Philippe Corcuff et Philippe Marlière, Les Tontons flingueurs de la gauche : lettres ouvertes à Hollande, Macron, Mélenchon, Roussel, Ruffin, Onfray, Paris : textuel 2024
Pour se faire une idée d’ensemble de ce qui est dit dans ce petit ouvrage, au sous-titre explicite, il suffit de savoir que chacune de ces six lettres se termine sur une variation autour de la formule « Ton bilan est globalement négatif ».
Il n’est pas question d’autres personnes dans l’ouvrage si ce n’est pour préciser que d’autres n’ont délibérément pas été mises en cause, quelques huit noms étant mentionnés dont les plus connus sont Clémentine Autain, Aurore Lalucq, Assa Traoré et Najat Valaud-Belkacem.

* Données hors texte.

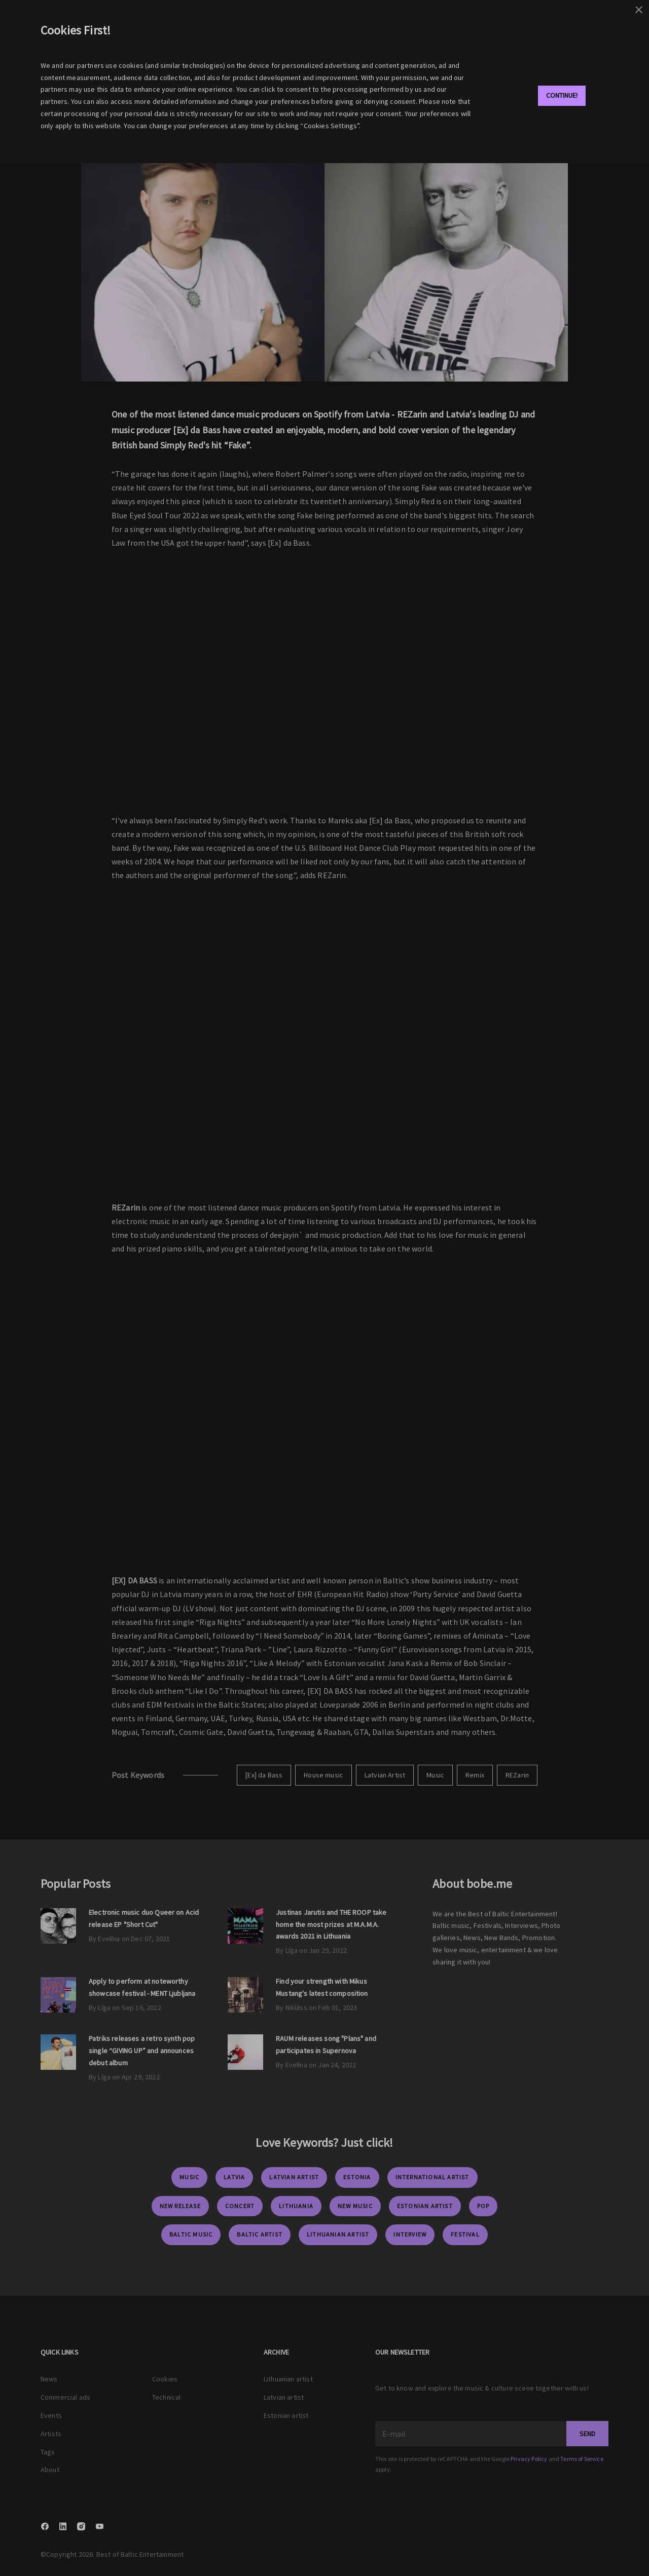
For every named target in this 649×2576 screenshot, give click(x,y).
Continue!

Vous connaissez les six destinataires des lettres ouvertes et vous ne serez pas surpris du coup si ce que les auteurs leur reprochent diffère significativement selon le cas. Inaptitude pour Hollande, pragmatisme cynique chez Macron, caudillisme de Mélenchon, stalinisme atavique chez Roussel, simplisme d’un autre âge pour Ruffin, naufrage d’un embourgeoisement fulgurant chez Onfray. Les reproches sont à ce point différents d’ailleurs que l’on est surpris de constater à la lecture de ces six réquisitoires consciencieusement documentés, qu’il ait pu exister tant de manières de creuser la tombe de la gauche !
Les six grands malades présentent des symptômes distincts mais l’épidémie a un nom : substitution d’une gauche de ressentiment à une gauche émancipatrice. Les auteurs écrivent que « La gauche est surtout en panne d’imaginaire. Elle ne propose aucun récit politique qui puisse passionner et rassembler, susciter l’espérance et rassurer celles et ceux qui subissent des injustices, des inégalités et des discriminations » (p. 86).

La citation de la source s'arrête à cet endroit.